Each line of the data below that carries the word "reporterstoday" needs to be copied.
Start of Records for processing
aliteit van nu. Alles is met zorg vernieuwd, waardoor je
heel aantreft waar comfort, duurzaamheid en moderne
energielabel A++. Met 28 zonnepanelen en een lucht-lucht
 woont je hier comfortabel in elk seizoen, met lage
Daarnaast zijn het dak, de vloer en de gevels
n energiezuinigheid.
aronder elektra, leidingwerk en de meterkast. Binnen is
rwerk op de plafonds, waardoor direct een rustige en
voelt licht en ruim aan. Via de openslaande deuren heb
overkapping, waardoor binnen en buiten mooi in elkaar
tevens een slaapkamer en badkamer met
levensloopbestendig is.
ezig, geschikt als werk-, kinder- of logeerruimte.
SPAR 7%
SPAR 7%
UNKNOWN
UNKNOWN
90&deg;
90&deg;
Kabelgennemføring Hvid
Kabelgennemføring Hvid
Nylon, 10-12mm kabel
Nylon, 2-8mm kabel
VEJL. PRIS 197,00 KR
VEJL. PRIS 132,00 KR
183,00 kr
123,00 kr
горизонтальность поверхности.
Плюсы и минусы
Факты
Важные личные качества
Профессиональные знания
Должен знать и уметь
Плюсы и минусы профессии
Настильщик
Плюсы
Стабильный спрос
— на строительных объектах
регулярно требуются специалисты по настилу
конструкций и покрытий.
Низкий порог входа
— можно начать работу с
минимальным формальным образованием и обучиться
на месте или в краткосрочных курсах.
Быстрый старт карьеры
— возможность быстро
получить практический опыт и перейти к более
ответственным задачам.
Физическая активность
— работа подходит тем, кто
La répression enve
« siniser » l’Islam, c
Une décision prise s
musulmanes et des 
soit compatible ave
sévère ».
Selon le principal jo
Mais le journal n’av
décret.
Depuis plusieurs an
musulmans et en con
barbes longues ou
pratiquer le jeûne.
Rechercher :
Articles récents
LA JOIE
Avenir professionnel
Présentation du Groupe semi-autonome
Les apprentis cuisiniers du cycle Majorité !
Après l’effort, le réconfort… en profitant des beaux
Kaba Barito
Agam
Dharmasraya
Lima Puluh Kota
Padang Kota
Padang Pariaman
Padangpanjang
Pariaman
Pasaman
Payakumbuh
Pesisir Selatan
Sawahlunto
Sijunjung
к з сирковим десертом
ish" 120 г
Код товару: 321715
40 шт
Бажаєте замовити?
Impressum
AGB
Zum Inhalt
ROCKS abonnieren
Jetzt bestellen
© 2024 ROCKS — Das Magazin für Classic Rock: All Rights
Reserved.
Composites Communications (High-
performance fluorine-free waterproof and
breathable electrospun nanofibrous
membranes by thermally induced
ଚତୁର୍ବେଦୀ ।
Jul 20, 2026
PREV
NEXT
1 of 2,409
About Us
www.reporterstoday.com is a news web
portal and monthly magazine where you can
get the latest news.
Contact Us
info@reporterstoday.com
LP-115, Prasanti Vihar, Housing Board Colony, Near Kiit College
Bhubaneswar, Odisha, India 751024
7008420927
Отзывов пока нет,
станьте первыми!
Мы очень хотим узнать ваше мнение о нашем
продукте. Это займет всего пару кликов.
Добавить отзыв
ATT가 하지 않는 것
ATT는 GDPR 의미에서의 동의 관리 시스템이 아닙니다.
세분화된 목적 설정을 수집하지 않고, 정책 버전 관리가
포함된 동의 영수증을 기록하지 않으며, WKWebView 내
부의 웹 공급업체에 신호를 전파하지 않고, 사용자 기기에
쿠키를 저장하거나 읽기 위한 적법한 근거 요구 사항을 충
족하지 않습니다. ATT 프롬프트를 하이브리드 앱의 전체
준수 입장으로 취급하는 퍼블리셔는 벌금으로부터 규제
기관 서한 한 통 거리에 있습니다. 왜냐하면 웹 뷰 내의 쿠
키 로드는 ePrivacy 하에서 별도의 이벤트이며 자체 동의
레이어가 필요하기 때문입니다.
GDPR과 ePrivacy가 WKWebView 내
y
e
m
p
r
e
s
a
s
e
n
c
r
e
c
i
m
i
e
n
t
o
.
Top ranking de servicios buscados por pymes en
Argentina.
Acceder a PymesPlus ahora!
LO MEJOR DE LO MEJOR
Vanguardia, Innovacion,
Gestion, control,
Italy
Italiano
End of Records for processing
**Answer for the task:**
www.reporterstoday.com is a news web
info@reporterstoday.com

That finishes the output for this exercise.